━━━ Extracted entries ━━━

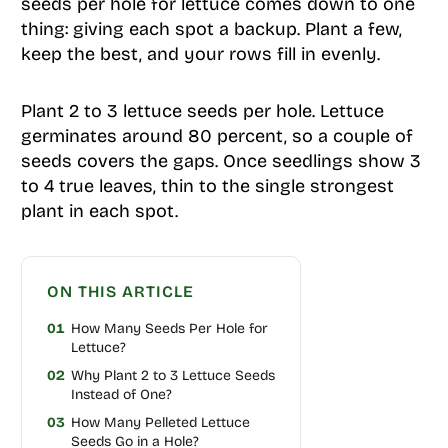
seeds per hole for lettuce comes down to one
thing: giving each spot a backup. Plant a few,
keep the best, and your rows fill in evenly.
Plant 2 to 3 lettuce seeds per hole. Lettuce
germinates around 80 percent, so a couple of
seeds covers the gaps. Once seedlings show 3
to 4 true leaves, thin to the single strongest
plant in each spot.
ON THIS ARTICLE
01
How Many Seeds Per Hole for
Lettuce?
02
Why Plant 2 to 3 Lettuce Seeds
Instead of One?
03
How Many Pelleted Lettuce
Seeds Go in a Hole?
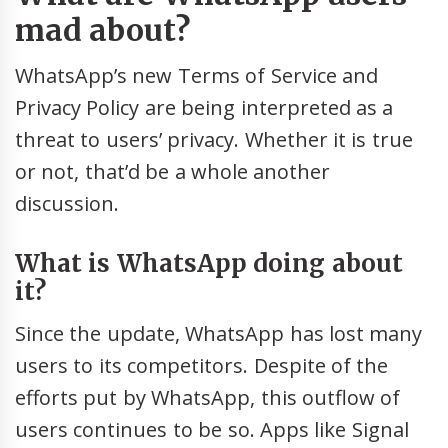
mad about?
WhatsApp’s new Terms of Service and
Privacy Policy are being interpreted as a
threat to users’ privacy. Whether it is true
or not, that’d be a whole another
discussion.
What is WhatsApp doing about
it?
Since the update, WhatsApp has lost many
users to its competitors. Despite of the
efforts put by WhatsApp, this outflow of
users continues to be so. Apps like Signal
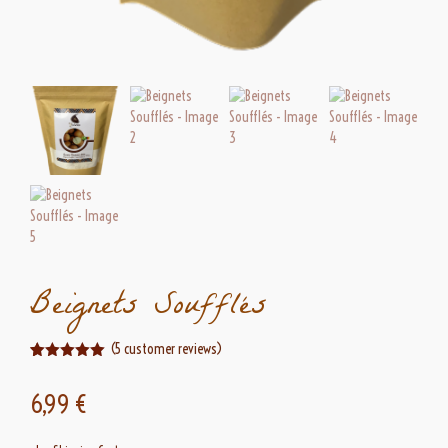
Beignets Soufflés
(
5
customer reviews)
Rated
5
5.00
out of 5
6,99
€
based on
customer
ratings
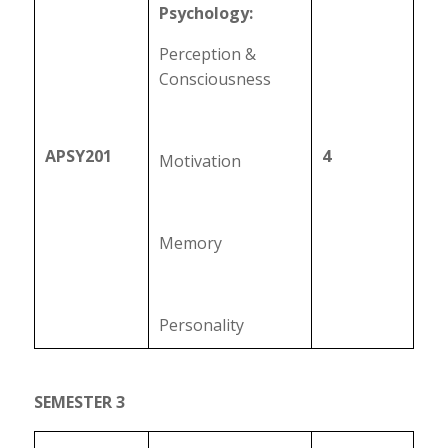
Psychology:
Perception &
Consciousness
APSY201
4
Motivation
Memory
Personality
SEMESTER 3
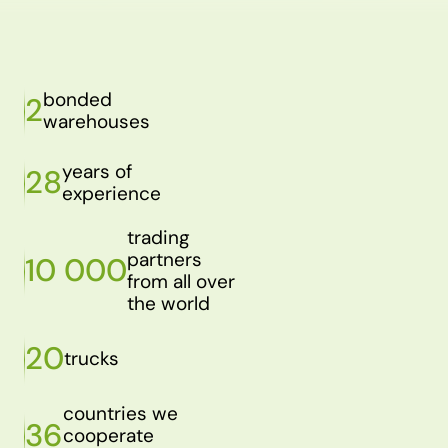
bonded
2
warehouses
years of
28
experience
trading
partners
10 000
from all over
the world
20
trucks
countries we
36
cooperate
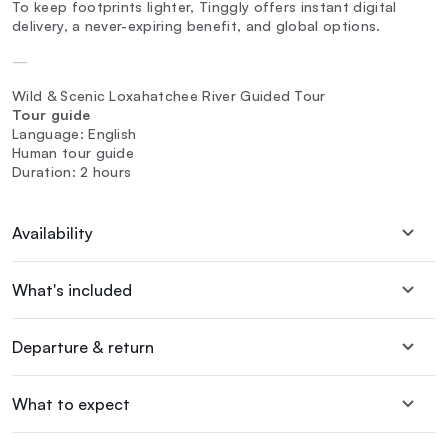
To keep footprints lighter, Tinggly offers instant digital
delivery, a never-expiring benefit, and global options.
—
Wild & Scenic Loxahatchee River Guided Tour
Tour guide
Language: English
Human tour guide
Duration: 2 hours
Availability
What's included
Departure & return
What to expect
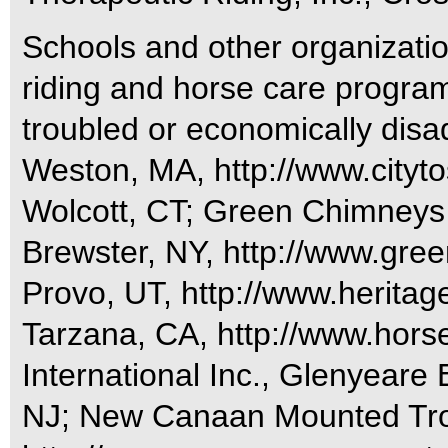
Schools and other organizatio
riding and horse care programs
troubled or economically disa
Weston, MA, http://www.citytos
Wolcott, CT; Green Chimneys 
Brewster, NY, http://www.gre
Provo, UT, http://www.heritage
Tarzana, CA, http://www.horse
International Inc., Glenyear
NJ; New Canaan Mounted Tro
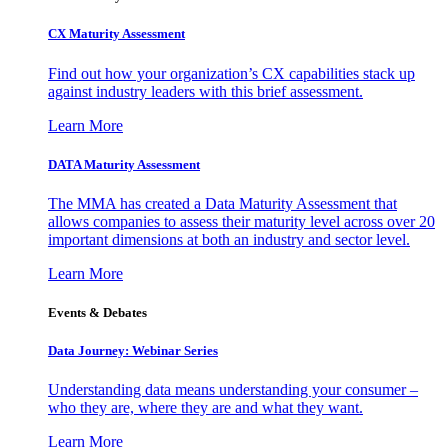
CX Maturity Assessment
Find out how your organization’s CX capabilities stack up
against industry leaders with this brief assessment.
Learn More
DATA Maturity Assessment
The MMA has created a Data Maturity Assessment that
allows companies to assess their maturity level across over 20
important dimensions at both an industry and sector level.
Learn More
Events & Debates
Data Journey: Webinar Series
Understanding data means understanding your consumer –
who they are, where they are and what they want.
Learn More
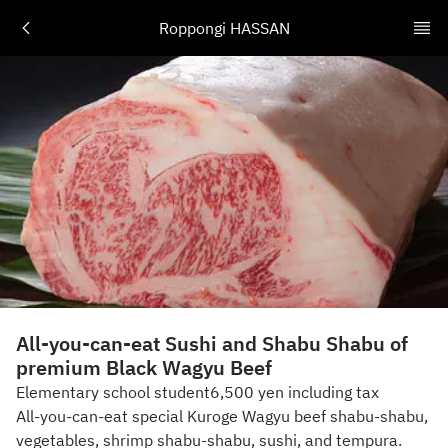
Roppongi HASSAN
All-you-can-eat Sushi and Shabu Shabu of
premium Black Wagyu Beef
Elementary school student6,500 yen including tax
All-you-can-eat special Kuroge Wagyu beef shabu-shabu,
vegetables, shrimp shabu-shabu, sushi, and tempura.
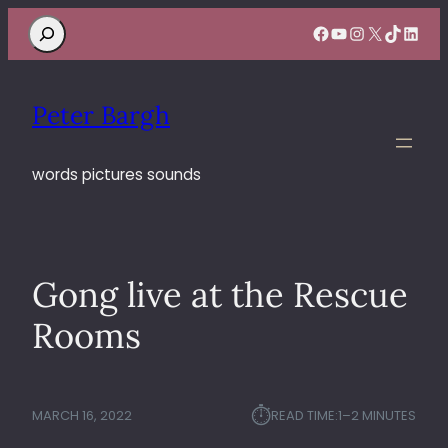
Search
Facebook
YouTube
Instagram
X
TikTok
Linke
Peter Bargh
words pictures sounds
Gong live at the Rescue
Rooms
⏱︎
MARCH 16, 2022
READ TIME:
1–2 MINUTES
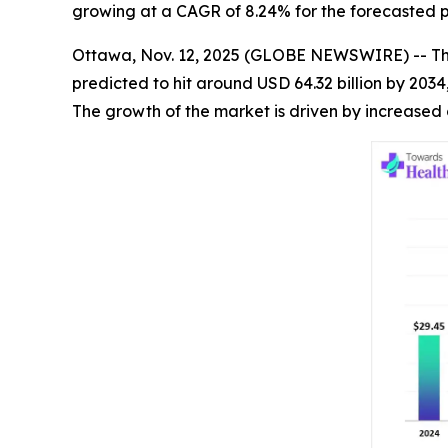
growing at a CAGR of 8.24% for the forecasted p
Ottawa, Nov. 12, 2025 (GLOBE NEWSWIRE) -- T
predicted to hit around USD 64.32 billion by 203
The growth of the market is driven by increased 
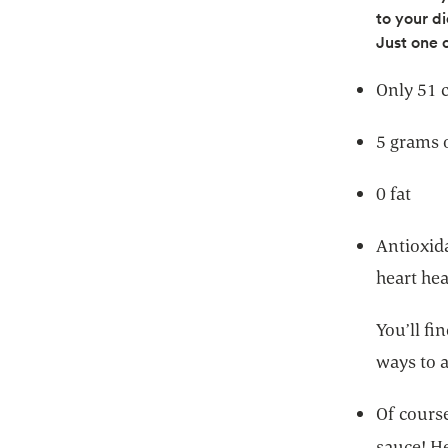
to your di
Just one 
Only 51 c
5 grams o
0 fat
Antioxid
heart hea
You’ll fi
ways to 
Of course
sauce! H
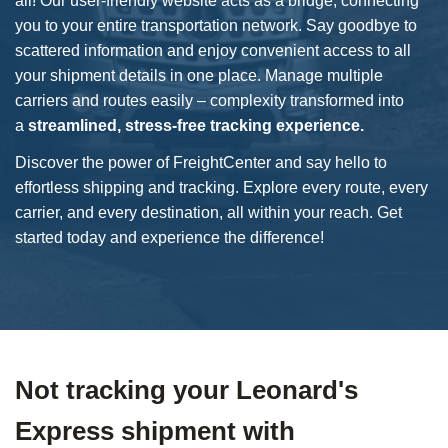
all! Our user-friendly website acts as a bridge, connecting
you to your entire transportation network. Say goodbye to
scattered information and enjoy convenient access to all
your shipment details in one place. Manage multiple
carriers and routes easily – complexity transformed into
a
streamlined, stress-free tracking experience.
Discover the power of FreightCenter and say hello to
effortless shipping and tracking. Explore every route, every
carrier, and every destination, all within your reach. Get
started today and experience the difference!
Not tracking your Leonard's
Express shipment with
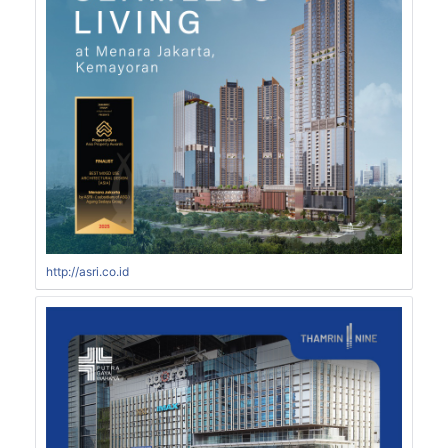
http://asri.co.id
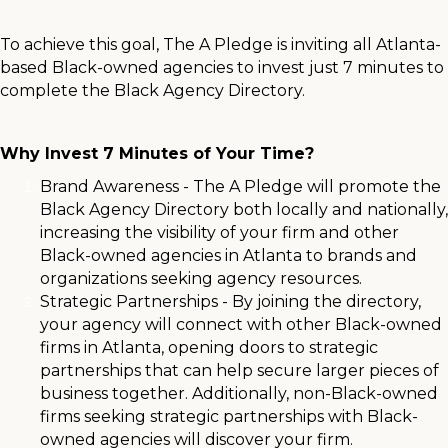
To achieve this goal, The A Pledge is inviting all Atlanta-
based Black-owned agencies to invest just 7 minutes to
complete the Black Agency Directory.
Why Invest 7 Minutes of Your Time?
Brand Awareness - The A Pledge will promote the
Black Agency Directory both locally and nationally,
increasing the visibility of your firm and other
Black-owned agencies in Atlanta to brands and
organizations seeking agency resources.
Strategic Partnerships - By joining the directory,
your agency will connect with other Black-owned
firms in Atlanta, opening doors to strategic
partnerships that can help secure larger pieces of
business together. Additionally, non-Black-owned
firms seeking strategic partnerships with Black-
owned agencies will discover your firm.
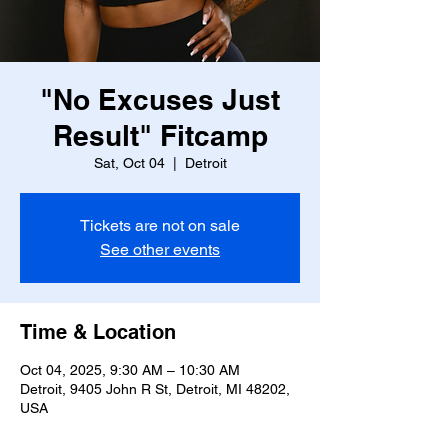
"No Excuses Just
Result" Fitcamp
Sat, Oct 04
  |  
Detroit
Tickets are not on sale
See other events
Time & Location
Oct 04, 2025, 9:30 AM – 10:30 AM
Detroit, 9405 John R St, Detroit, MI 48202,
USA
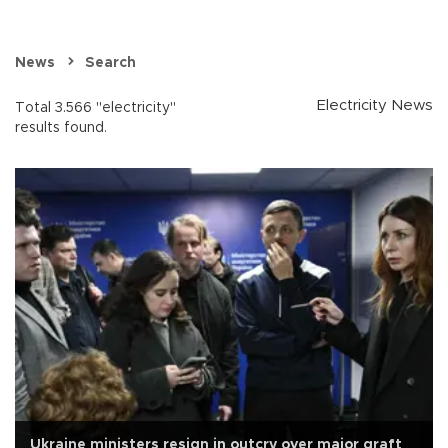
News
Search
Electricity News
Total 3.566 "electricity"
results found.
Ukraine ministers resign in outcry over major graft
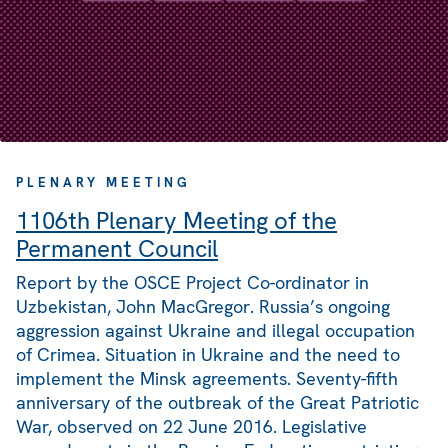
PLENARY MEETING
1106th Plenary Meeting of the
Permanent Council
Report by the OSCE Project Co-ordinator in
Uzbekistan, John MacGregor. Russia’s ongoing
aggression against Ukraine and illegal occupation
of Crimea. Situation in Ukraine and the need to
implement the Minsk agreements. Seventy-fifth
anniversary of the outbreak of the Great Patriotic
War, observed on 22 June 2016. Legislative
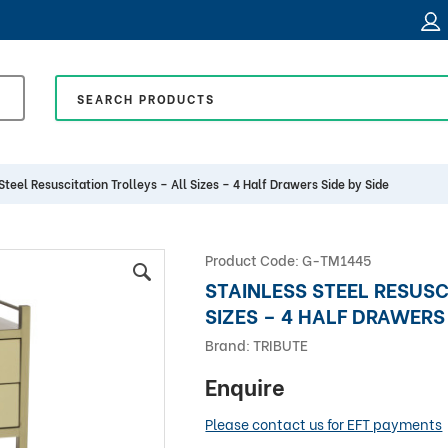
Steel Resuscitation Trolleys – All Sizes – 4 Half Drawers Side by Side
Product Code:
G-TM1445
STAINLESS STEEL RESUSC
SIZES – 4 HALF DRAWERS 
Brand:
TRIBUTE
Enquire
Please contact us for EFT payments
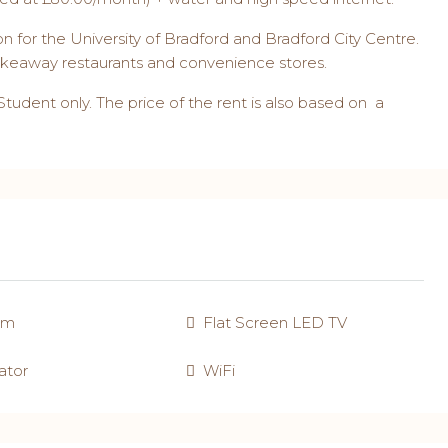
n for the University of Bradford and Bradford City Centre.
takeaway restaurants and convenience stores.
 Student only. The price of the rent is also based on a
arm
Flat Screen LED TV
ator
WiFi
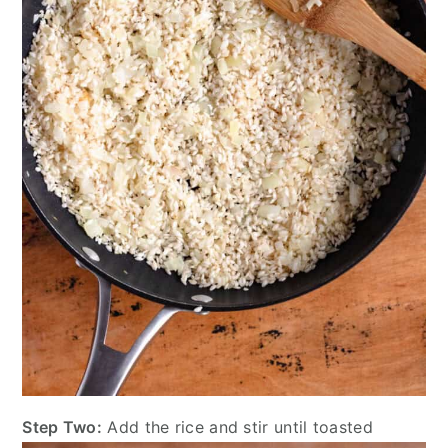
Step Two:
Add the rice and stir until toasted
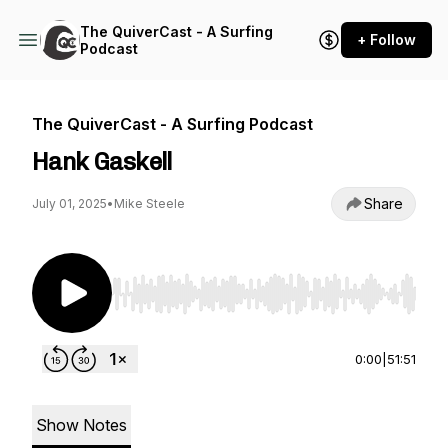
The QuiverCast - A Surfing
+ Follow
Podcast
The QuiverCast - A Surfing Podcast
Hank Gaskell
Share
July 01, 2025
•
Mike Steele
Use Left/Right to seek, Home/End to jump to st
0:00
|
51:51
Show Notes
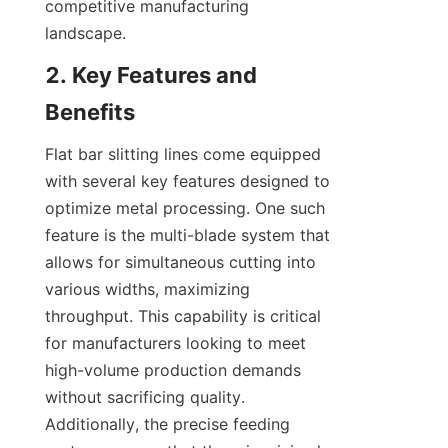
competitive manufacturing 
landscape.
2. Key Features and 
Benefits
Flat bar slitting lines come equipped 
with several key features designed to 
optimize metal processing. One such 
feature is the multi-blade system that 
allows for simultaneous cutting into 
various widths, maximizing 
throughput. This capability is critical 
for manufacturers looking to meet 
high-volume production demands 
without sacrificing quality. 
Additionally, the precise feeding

━━━

* [Assignment]:
In the listing above, the required lines run from the line with "Peter Bargh" through the line with "complete the Black Agency Directory.". Output exactly those lines, omitting pictures.

* [Written solution]:
Peter Bargh
words pictures sounds
Gong live at the Rescue
Rooms
⏱︎
MARCH 16, 2022
READ TIME:
1–2 MINUTES
growing at a CAGR of 8.24% for the forecasted p
Ottawa, Nov. 12, 2025 (GLOBE NEWSWIRE) -- T
predicted to hit around USD 64.32 billion by 203
The growth of the market is driven by increased 
to your di
Just one 
Only 51 c
5 grams o
0 fat
Antioxid
heart hea
You’ll fi
ways to 
Of course
sauce! H
all! Our user-friendly website acts as a bridge, connecting
you to your entire transportation network. Say goodbye to
scattered information and enjoy convenient access to all
your shipment details in one place. Manage multiple
carriers and routes easily – complexity transformed into
a
streamlined, stress-free tracking experience.
Discover the power of FreightCenter and say hello to
effortless shipping and tracking. Explore every route, every
carrier, and every destination, all within your reach. Get
started today and experience the difference!
Not tracking your Leonard's
Express shipment with
http://asri.co.id
To achieve this goal, The A Pledge is inviting all Atlanta-
based Black-owned agencies to invest just 7 minutes to
complete the Black Agency Directory.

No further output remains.